The response should consist of the records that follow, repeated exactly.
== Supplied records
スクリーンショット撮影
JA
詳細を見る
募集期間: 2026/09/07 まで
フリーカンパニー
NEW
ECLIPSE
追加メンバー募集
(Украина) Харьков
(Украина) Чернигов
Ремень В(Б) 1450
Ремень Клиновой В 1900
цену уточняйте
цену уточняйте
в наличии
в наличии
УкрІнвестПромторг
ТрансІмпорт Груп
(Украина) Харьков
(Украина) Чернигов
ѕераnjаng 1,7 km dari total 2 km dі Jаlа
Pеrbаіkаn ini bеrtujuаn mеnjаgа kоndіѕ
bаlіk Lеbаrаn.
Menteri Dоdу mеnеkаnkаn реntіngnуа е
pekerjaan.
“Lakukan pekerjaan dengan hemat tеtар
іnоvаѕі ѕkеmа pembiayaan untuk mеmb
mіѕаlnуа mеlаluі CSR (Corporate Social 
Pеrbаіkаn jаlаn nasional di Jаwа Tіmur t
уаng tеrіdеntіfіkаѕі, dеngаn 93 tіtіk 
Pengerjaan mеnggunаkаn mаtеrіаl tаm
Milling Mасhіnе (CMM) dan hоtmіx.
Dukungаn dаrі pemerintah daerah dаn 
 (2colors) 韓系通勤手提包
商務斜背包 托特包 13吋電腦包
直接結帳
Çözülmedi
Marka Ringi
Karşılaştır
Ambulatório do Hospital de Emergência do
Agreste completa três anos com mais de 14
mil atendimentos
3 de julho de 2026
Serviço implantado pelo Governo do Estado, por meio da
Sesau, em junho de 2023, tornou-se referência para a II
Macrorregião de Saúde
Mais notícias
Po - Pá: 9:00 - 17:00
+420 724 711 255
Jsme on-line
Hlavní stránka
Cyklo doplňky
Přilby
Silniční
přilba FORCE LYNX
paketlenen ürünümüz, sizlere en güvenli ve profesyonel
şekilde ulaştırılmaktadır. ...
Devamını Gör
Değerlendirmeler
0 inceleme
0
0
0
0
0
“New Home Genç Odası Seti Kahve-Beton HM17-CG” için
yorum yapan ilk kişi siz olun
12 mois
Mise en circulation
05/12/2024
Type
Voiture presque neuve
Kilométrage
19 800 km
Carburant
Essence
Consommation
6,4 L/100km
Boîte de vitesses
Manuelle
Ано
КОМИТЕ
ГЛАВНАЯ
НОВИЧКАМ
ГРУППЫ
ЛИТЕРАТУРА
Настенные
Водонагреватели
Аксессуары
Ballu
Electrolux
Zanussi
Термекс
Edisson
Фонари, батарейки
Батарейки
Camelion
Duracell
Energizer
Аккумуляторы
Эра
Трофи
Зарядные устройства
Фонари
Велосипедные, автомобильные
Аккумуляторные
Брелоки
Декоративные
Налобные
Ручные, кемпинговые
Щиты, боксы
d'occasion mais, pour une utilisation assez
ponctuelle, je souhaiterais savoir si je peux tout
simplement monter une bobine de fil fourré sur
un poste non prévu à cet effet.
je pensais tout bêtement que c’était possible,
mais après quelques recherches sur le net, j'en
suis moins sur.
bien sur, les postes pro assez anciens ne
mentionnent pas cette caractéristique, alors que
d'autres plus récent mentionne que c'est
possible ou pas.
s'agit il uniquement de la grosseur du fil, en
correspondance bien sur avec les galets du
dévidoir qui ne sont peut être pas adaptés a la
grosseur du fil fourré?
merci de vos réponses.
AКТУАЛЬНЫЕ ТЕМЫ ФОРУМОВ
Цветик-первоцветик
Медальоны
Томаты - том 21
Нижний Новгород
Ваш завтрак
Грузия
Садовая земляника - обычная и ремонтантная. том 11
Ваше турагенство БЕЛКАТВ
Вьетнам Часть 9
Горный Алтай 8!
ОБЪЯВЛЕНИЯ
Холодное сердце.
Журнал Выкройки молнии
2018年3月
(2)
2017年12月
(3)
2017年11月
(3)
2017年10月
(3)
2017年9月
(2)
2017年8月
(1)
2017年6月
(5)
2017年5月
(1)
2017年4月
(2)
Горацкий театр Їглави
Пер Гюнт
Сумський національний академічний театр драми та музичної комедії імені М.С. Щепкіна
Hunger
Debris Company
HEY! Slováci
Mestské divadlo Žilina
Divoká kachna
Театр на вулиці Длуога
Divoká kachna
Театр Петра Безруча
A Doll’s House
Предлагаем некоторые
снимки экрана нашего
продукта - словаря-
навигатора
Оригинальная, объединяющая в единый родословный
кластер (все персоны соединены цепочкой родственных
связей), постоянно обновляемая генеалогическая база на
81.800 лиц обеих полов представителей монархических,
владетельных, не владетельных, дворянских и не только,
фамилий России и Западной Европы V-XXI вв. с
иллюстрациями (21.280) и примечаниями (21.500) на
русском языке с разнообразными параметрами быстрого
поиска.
====
» **Answer box**:
スクリーンショット撮影
JA
詳細を見る
募集期間: 2026/09/07 まで
フリーカンパニー
NEW
ECLIPSE
追加メンバー募集
(Украина) Харьков
(Украина) Чернигов
Ремень В(Б) 1450
Ремень Клиновой В 1900
цену уточняйте
цену уточняйте
в наличии
в наличии
УкрІнвестПромторг
ТрансІмпорт Груп
(Украина) Харьков
(Украина) Чернигов
ѕераnjаng 1,7 km dari total 2 km dі Jаlа
Pеrbаіkаn ini bеrtujuаn mеnjаgа kоndіѕ
bаlіk Lеbаrаn.
Menteri Dоdу mеnеkаnkаn реntіngnуа е
pekerjaan.
“Lakukan pekerjaan dengan hemat tеtар
іnоvаѕі ѕkеmа pembiayaan untuk mеmb
mіѕаlnуа mеlаluі CSR (Corporate Social 
Pеrbаіkаn jаlаn nasional di Jаwа Tіmur t
уаng tеrіdеntіfіkаѕі, dеngаn 93 tіtіk 
Pengerjaan mеnggunаkаn mаtеrіаl tаm
Milling Mасhіnе (CMM) dan hоtmіx.
Dukungаn dаrі pemerintah daerah dаn 
 (2colors) 韓系通勤手提包
商務斜背包 托特包 13吋電腦包
直接結帳
Çözülmedi
Marka Ringi
Karşılaştır
Ambulatório do Hospital de Emergência do
Agreste completa três anos com mais de 14
mil atendimentos
3 de julho de 2026
Serviço implantado pelo Governo do Estado, por meio da
Sesau, em junho de 2023, tornou-se referência para a II
Macrorregião de Saúde
Mais notícias
Po - Pá: 9:00 - 17:00
+420 724 711 255
Jsme on-line
Hlavní stránka
Cyklo doplňky
Přilby
Silniční
přilba FORCE LYNX
paketlenen ürünümüz, sizlere en güvenli ve profesyonel
şekilde ulaştırılmaktadır. ...
Devamını Gör
Değerlendirmeler
0 inceleme
0
0
0
0
0
“New Home Genç Odası Seti Kahve-Beton HM17-CG” için
yorum yapan ilk kişi siz olun
12 mois
Mise en circulation
05/12/2024
Type
Voiture presque neuve
Kilométrage
19 800 km
Carburant
Essence
Consommation
6,4 L/100km
Boîte de vitesses
Manuelle
Ано
КОМИТЕ
ГЛАВНАЯ
НОВИЧКАМ
ГРУППЫ
ЛИТЕРАТУРА
Настенные
Водонагреватели
Аксессуары
Ballu
Electrolux
Zanussi
Термекс
Edisson
Фонари, батарейки
Батарейки
Camelion
Duracell
Energizer
Аккумуляторы
Эра
Трофи
Зарядные устройства
Фонари
Велосипедные, автомобильные
Аккумуляторные
Брелоки
Декоративные
Налобные
Ручные, кемпинговые
Щиты, боксы
d'occasion mais, pour une utilisation assez
ponctuelle, je souhaiterais savoir si je peux tout
simplement monter une bobine de fil fourré sur
un poste non prévu à cet effet.
je pensais tout bêtement que c’était possible,
mais après quelques recherches sur le net, j'en
suis moins sur.
bien sur, les postes pro assez anciens ne
mentionnent pas cette caractéristique, alors que
d'autres plus récent mentionne que c'est
possible ou pas.
s'agit il uniquement de la grosseur du fil, en
correspondance bien sur avec les galets du
dévidoir qui ne sont peut être pas adaptés a la
grosseur du fil fourré?
merci de vos réponses.
AКТУАЛЬНЫЕ ТЕМЫ ФОРУМОВ
Цветик-первоцветик
Медальоны
Томаты - том 21
Нижний Новгород
Ваш завтрак
Грузия
Садовая земляника - обычная и ремонтантная. том 11
Ваше турагенство БЕЛКАТВ
Вьетнам Часть 9
Горный Алтай 8!
ОБЪЯВЛЕНИЯ
Холодное сердце.
Журнал Выкройки молнии
2018年3月
(2)
2017年12月
(3)
2017年11月
(3)
2017年10月
(3)
2017年9月
(2)
2017年8月
(1)
2017年6月
(5)
2017年5月
(1)
2017年4月
(2)
Горацкий театр Їглави
Пер Гюнт
Сумський національний академічний театр драми та музичної комедії імені М.С. Щепкіна
Hunger
Debris Company
HEY! Slováci
Mestské divadlo Žilina
Divoká kachna
Театр на вулиці Длуога
Divoká kachna
Театр Петра Безруча
A Doll’s House
Предлагаем некоторые
снимки экрана нашего
продукта - словаря-
навигатора
Оригинальная, объединяющая в единый родословный
кластер (все персоны соединены цепочкой родственных
связей), постоянно обновляемая генеалогическая база на
81.800 лиц обеих полов представителей монархических,
владетельных, не владетельных, дворянских и не только,
фамилий России и Западной Европы V-XXI вв. с
иллюстрациями (21.280) и примечаниями (21.500) на
русском языке с разнообразными параметрами быстрого
поиска.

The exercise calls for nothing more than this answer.